2. Jeux vidéo : ce que le calcul mécanique fait au jeu
2.1 Du calcul au calcul mécanique : solutions de continuité
Les démonstrations des performances de l’IA dans le jeu correspondent à une première voie de mécanisation du calcul ludique. Dans cette première perspective, qui fonctionne pour les jeux compétitifs, comme les dames, les échecs, le go, etc, l’ordinateur tient la place de l’adversaire. Au plan phénoménologique, il intervient ainsi comme un « quasi-autre », avec qui un dialogue s’engage pour l’utilisateur (Ihde, 1979). Mais une deuxième voie est possible, dans la continuité du calcul ludique et du calcul mécanique, dans laquelle l’ordinateur ne tient plus le rôle de l’opposant, mais prend en charge une partie de l’activité du joueur lui-même, en automatisant la gestion des règles du jeu. Ici l’ordinateur décharge le joueur d’une partie des calculs. C’est le cas, par exemple, d’une forme de jeu comme le solitaire. Dans les termes de Ihde, il faudrait dire que l’ordinateur fonctionne comme instrument, prolongeant l’activité naturelle du sujet, ici sous forme de prothèse cognitive.

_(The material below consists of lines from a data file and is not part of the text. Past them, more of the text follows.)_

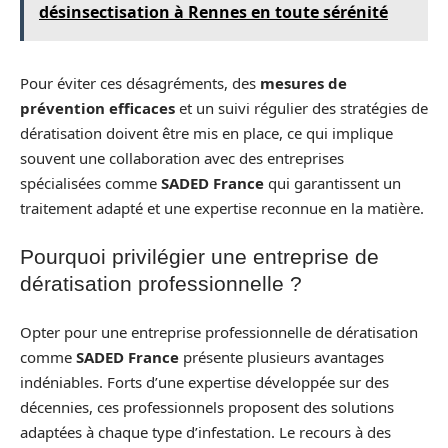
désinsectisation à Rennes en toute sérénité
Pour éviter ces désagréments, des
mesures de
prévention efficaces
et un suivi régulier des stratégies de
dératisation doivent être mis en place, ce qui implique
souvent une collaboration avec des entreprises
spécialisées comme
SADED France
qui garantissent un
traitement adapté et une expertise reconnue en la matière.
Pourquoi privilégier une entreprise de
dératisation professionnelle ?
Opter pour une entreprise professionnelle de dératisation
comme
SADED France
présente plusieurs avantages
indéniables. Forts d’une expertise développée sur des
décennies, ces professionnels proposent des solutions
adaptées à chaque type d’infestation. Le recours à des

Dans les deux scénarios, la mécanisation apporte non seulement rapidité et sûreté d’exécution, en continuité avec les formes de jeu antérieures, mais elle autorise aussi l’accès à des formes inédites de complexité, par la prise en charge de l’explosion combinatoire. Avec l’ordinateur, nous voyons, très tôt dans l’histoire des jeux vidéo, des jeux de gestion (Hamurabi, 1968) ou de simulation (Lunar Lander, 1969), pour lesquels la simulation des règles serait toujours possible à la main, mais dénuée d’intérêt ludique tant elle serait longue et coûteuse en efforts. Ici l’ordinateur prend en charge la dimension de simulation, c’est-à-dire la production d’un univers tout à la fois fictif et réglé. Dans les catégories de Ihde, l’ordinateur n’intervient plus comme « quasi-autre », ni comme « prolongement de soi », mais comme instrument « à l’horizon de l’expérience ». Une forme ludique comme le jeu de rôle combine ces trois possibilités du calcul mécanique : l’opposant à affronter (intelligence artificielle), la prise en charge des calculs autrefois effectués à la main (extension cognitive), et la production d’une fiction opérable (simulation). Le passage du calculateur au calculateur mécanique autorise ainsi la réalisation de formes ludiques, dont certaines comme la bataille navale de Leibniz ou le fantasy baseball (la simulation de saisons entières à part de tables de probabilités) existaient déjà, mais comme en attente de la machine qui permettrait de réaliser les calculs (Triclot, 2011, p. 40).
2.2 Le cube de Caillois
La mécanisation du calcul ludique ne fait-elle qu’étendre et élargir les possibilités de calcul qui s’offraient jusqu’alors aux joueurs ? Ou, à l’inverse, peut-on dire qu’avec l’ordinateur s’inventent de nouveaux possibles ludiques, qui ne tiennent pas seulement à l’extension des formes de calcul antérieures ?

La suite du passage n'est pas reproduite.